Darbe şakşakçısı, İTÜ’nün ve sermayenin kirli yüzü Celal Şengör
İstanbul Teknik Üniversitesİnde akademisyen olarak çalışan Celal Şengör, 21 Kasım'da yayınlanan bir röportajında 12 Eylül askeri darbesini ve ardından Diyarbakır'da ve diğer cezaevlerinde yapılan işkenceleri savunan açıklamalar yaptı. Buna karşı İTÜ'de Devrimci İşçi Partili Öğrenciler, bir bildiri hazırlayarak üniversitenin çeşitli yerlerine duvar gazetesi şeklinde astılar. Bu bildiriyi aşağıda yayınlıyoruz.
Madem iyisin
Anladık iyisin
Ama neye yarıyor iyiliğin
Anladık dediğin dedik,
Ama dediğin ne?
Doğrusun, söylersin düşündüğünü,
Ama düşündüğün ne?
Yüreklisin,
Kime karşı?
Akıllısın,
Yararı kime?
Bertolt Brecht
Takvimler, 12 Eylül 1980'i gösterdiğinde, emekçi halkımız için acı dolu günler başlıyordu. Fabrika işgalleri, grevler, üniversite boykotları ve kitlesel eylemlerle geçen 60’lı ve 70’li yılların ardından sermaye iktidarı sallanan koltuğundan düşmemek için "askeri darbe" kartını oynadı. İşçilerin, öğrencilerin ve mücadeleye katılan bütün halkın üzerinde kara bulutlar dolaşacaktı. Kenan Evren komutasındaki 12 Eylül askeri darbesi, emekçilerin mücadele mevzilerini birer birer ezmekle birlikte mücadele eden insanları, başta Diyarbakır Cezaevi olmak üzere birçok işkencehanede hem fiziksel hem de ruhsal olarak akıl almaz işkencelerden geçirdi, birçoğunu da katletti. O günleri yaşayan onlarca insan hala psikolojik sorunlarla boğuşuyor, içeriye giren evladından haber alamayan anneler hâlâ her Cumartesi günü Taksim Galatasaray Meydanı’nda toplanıyorlar ve evlatlarını arıyorlar. O dönem eşini, çocuğunu, annesini, babasını, kardeşini kaybeden yüzlerce insan hala darbenin yaralarını yüreklerinde taşıyorlar.
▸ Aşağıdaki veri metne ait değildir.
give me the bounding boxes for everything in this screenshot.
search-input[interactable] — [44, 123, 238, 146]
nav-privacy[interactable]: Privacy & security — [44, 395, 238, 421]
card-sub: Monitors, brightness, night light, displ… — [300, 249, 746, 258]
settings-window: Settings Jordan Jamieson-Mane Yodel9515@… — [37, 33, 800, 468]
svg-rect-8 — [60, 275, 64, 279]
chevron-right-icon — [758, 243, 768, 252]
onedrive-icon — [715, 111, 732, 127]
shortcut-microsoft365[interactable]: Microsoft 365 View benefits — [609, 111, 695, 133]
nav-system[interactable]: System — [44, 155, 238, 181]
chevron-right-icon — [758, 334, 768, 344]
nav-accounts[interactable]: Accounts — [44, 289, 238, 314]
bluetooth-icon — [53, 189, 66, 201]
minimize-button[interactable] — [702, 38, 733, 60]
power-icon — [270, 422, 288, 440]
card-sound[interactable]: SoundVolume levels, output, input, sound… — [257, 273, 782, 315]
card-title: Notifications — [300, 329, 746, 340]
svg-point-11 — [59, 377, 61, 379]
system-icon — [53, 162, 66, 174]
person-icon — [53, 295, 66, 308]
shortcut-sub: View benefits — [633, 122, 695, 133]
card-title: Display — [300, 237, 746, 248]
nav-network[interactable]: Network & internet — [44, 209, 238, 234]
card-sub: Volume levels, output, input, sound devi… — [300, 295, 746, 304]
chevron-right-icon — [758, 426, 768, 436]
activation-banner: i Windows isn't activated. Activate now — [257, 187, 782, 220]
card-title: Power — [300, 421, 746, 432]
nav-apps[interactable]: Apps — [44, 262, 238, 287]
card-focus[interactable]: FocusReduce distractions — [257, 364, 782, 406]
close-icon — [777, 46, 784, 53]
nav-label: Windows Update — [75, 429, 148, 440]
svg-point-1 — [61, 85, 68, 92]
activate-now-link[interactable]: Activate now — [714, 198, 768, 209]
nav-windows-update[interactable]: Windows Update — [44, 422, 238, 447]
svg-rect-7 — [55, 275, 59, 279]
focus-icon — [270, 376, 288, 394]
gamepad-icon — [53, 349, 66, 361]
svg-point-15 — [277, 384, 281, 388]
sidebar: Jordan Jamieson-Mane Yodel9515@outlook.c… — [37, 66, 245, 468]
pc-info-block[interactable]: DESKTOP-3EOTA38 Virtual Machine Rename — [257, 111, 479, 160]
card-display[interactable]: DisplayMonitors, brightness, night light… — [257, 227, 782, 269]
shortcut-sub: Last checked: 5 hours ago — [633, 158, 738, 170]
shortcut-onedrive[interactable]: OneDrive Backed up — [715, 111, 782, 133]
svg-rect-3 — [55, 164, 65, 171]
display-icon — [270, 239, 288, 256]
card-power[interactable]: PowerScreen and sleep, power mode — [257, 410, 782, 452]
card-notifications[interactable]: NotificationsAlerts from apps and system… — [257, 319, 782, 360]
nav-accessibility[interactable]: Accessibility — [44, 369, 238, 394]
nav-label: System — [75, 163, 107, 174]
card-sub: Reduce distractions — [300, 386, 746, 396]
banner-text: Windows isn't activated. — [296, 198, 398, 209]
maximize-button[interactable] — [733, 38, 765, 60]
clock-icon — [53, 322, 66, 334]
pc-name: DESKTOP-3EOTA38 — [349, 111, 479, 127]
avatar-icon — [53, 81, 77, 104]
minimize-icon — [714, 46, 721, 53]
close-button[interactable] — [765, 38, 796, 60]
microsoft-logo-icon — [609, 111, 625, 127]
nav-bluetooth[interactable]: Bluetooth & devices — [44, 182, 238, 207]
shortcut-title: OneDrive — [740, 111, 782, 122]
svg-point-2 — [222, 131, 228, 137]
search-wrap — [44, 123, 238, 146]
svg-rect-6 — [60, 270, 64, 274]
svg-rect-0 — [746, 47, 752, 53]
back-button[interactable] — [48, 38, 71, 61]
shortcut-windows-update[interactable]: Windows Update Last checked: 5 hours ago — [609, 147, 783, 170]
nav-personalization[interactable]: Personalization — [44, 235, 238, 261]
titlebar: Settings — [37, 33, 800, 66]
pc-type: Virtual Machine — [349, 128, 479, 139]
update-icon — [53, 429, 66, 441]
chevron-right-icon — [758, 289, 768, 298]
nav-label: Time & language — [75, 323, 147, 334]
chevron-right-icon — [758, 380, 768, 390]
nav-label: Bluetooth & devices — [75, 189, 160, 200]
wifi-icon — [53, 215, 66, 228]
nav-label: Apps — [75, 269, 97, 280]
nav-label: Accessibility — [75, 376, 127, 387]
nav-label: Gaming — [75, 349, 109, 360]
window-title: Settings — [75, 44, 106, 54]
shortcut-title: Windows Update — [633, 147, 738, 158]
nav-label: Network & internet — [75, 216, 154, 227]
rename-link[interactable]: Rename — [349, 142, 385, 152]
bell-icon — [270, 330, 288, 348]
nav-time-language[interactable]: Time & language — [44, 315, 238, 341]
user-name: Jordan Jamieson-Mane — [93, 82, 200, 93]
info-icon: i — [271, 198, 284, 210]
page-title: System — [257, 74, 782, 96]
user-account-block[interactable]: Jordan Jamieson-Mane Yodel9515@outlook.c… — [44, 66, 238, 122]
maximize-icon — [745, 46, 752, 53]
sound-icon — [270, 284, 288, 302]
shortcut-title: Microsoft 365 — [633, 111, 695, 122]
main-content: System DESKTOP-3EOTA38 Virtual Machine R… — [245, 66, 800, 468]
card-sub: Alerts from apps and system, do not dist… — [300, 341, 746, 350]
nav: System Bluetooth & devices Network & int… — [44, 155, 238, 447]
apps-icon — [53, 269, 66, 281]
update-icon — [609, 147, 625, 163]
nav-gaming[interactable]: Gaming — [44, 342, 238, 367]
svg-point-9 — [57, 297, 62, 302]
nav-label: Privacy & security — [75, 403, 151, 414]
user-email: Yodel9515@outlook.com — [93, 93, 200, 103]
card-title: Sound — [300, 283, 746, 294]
Darbenin bütün bu pislikleri ortadayken, İstanbul Teknik Üniversitesi'nde akademisyen olan Ordinaryus Prof. Celal Şengör, 21 Kasım günü verdiği bir röportajda, 12 Eylül'de yapılanların arkasında olduğunu, Deniz Gezmiş’lerin eşkıya olduklarını, darbe döneminde yapılanların işkence olmadığını hatta dışkı yedirmenin bir işkence olmadığını söyledi. Türkiye’nin çoğunun cahil olduğunu ve okuma yazma bilmeyen insanların oy kullanma haklarının olmaması gerektiğini söyleyen Şengör, ülkeyi okumuş insanlardan oluşan bir oligarşinin yönetmesinin doğru olduğunu savundu. Celal Şengör aslında bu açıklamalarıyla kimin için bilim yaptığını ve kimin ordinaryus profesörü olduğunu ortaya koymuş oldu.
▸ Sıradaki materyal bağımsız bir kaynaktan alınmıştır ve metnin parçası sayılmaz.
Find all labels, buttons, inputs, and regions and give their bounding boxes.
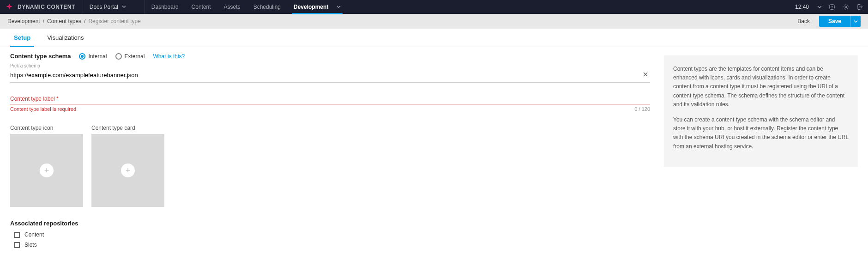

Bizler Devrimci İşçi Partili Öğrenciler olarak, Celal Şengör’ün hem darbe mağdurlarına hem de dünyayı var eden bütün emekçilere ettiği hakaretleri ve büyük saygısızlığı kesinlikle kabul etmiyoruz. Sınıfsız, sınırsız, sömürüsüz ve zulümsüz bir dünya için mücadele eden bizler, okulda çalışan taşeron temizlik işçilerinden eğitim emekçilerine ve öğrencilere kadar omuz omuza verip beraber yürüyeceğimiz insanlarla her alanda mücadele etmeye devam edeceğimizi bir kez daha ilan ediyoruz. Celal Şengör ofisinde rahatını sürmeye, kitaplarını yazmaya ve araştırmalarını yapmaya devam etsin. Hocalık sıfatıyla Maden Fakültesi’nde görevine devam eden Şengör’e hatırlatmak isteriz: O koltuktaki günleriniz sayılıdır. Hakaret ettiğiniz okuması yazması olmayan o işçiler, Deniz’lerin izinden giden biz öğrenciler, İTÜ’yü sizin gibi darbe sevdalılarına, patron uşaklarına bırakmaya hiç niyetimiz yok!
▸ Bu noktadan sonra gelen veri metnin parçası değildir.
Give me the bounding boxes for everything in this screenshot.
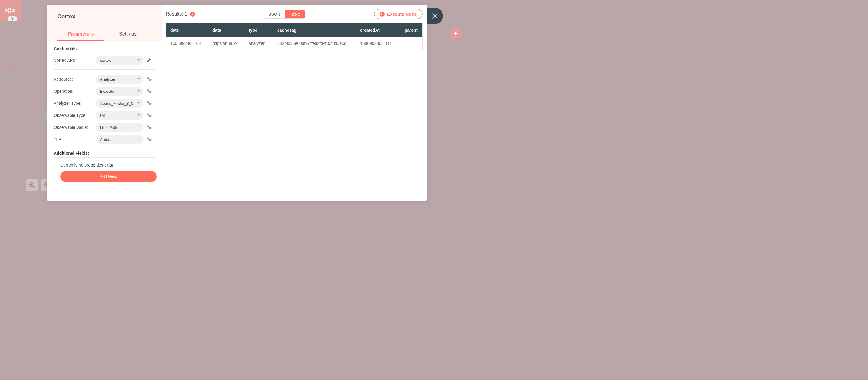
additional-fields-heading: Additional Fields: bbox=[54, 151, 155, 158]
sidebar-item-credentials[interactable] bbox=[0, 39, 21, 57]
cell-createdat: 1606992868108 bbox=[356, 37, 398, 50]
col-date: date bbox=[166, 24, 208, 37]
table-row: 1606992868108 https://n8n.io analyzer 58… bbox=[166, 37, 422, 50]
cell-type: analyzer bbox=[244, 37, 273, 50]
observable-type-select[interactable]: Url bbox=[96, 111, 144, 120]
svg-point-12 bbox=[147, 77, 150, 79]
resource-gear-icon[interactable] bbox=[147, 77, 152, 81]
svg-point-22 bbox=[147, 138, 150, 140]
observable-value-gear-icon[interactable] bbox=[147, 125, 152, 130]
close-button[interactable] bbox=[427, 8, 443, 24]
operation-select[interactable]: Execute bbox=[96, 87, 144, 96]
svg-point-14 bbox=[147, 90, 150, 92]
add-field-button[interactable]: Add Field bbox=[60, 171, 157, 182]
edit-credential-button[interactable] bbox=[147, 58, 151, 63]
cell-parent bbox=[398, 37, 422, 50]
analyzer-type-label: Analyzer Type: bbox=[54, 101, 96, 106]
tlp-gear-icon[interactable] bbox=[147, 137, 152, 141]
col-parent: _parent bbox=[398, 24, 422, 37]
sidebar-item-executions[interactable] bbox=[0, 57, 21, 75]
observable-value-label: Observable Value: bbox=[54, 125, 96, 130]
svg-point-16 bbox=[147, 101, 150, 104]
node-editor-modal: Cortex Parameters Settings Credentials C… bbox=[47, 5, 427, 201]
cortex-api-select[interactable]: cortex bbox=[96, 56, 144, 65]
svg-point-18 bbox=[147, 113, 150, 116]
svg-rect-6 bbox=[11, 31, 13, 33]
execute-node-label: Execute Node bbox=[387, 11, 417, 16]
svg-point-19 bbox=[150, 115, 152, 117]
sidebar-expand-button[interactable] bbox=[8, 16, 17, 22]
play-icon bbox=[380, 12, 384, 16]
observable-type-gear-icon[interactable] bbox=[147, 113, 152, 117]
svg-point-13 bbox=[150, 79, 152, 81]
info-icon[interactable]: i bbox=[190, 12, 195, 16]
additional-fields-empty: Currently no properties exist bbox=[54, 158, 155, 171]
logo-box bbox=[0, 0, 21, 21]
cell-cachetag: 582bfb35e603b57fed2fd4f00f8d5e0c bbox=[273, 37, 356, 50]
credentials-heading: Credentials bbox=[54, 46, 155, 51]
svg-point-15 bbox=[150, 91, 152, 93]
node-title: Cortex bbox=[57, 13, 151, 20]
results-count: Results: 1 bbox=[166, 11, 187, 17]
resource-select[interactable]: Analyzer bbox=[96, 75, 144, 84]
svg-rect-4 bbox=[10, 27, 11, 29]
svg-point-17 bbox=[150, 103, 152, 105]
analyzer-type-gear-icon[interactable] bbox=[147, 101, 152, 105]
add-node-button[interactable]: + bbox=[450, 28, 462, 40]
svg-point-3 bbox=[13, 10, 16, 12]
tlp-select[interactable]: Amber bbox=[96, 135, 144, 144]
resource-label: Resource: bbox=[54, 77, 96, 81]
svg-point-0 bbox=[5, 10, 7, 12]
sidebar-item-help[interactable] bbox=[0, 75, 21, 93]
view-table-button[interactable]: Table bbox=[285, 10, 305, 19]
zoom-in-button[interactable] bbox=[26, 179, 38, 191]
svg-point-20 bbox=[147, 126, 150, 128]
svg-point-8 bbox=[8, 66, 9, 67]
col-cachetag: cacheTag bbox=[273, 24, 356, 37]
table-header: date data type cacheTag createdAt _paren… bbox=[166, 24, 422, 37]
col-data: data bbox=[208, 24, 244, 37]
tab-parameters[interactable]: Parameters bbox=[57, 28, 104, 41]
svg-point-1 bbox=[8, 8, 10, 10]
observable-type-label: Observable Type: bbox=[54, 113, 96, 118]
svg-rect-5 bbox=[8, 31, 10, 33]
col-createdat: createdAt bbox=[356, 24, 398, 37]
svg-point-23 bbox=[150, 139, 152, 141]
col-type: type bbox=[244, 24, 273, 37]
cortex-api-label: Cortex API: bbox=[54, 58, 96, 63]
execute-node-button[interactable]: Execute Node bbox=[374, 9, 423, 19]
sidebar-item-workflows[interactable] bbox=[0, 21, 21, 39]
tab-settings[interactable]: Settings bbox=[104, 28, 151, 41]
svg-point-9 bbox=[8, 68, 9, 69]
results-table: date data type cacheTag createdAt _paren… bbox=[166, 23, 423, 50]
observable-value-input[interactable]: https://n8n.io bbox=[96, 123, 144, 132]
view-toggle: JSON Table bbox=[264, 10, 305, 19]
tlp-label: TLP: bbox=[54, 137, 96, 142]
cell-data: https://n8n.io bbox=[208, 37, 244, 50]
svg-point-2 bbox=[8, 11, 10, 13]
svg-point-7 bbox=[8, 64, 9, 65]
operation-gear-icon[interactable] bbox=[147, 89, 152, 93]
cell-date: 1606992868108 bbox=[166, 37, 208, 50]
svg-point-21 bbox=[150, 127, 152, 129]
operation-label: Operation: bbox=[54, 89, 96, 94]
analyzer-type-select[interactable]: Abuse_Finder_3_0 bbox=[96, 99, 144, 108]
logo-icon bbox=[4, 7, 17, 14]
view-json-button[interactable]: JSON bbox=[264, 10, 285, 19]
12 Eylül’e, darbecilere güzellemeler düzenler bilmelidir ki, sermaye hükümeti darbeyle işçi sınıfının mücadelesine sadece bir yumruk atmıştır. İşçiler ve emekçiler o yumruğun ardından kendilerine gelecekler, hem 12 Eylül'ün faillerinin tamamından hem de 12 Eylül'ü aklamaya çalışan herkesten hesap soracaklardır. Deniz Gezmiş de, mücadelesi uğruna hayatını ortaya koyan bütün devrimciler de bizim onurumuzdur. Onlara dil uzatmak, Celal Şengör gibilerinin haddine değildir!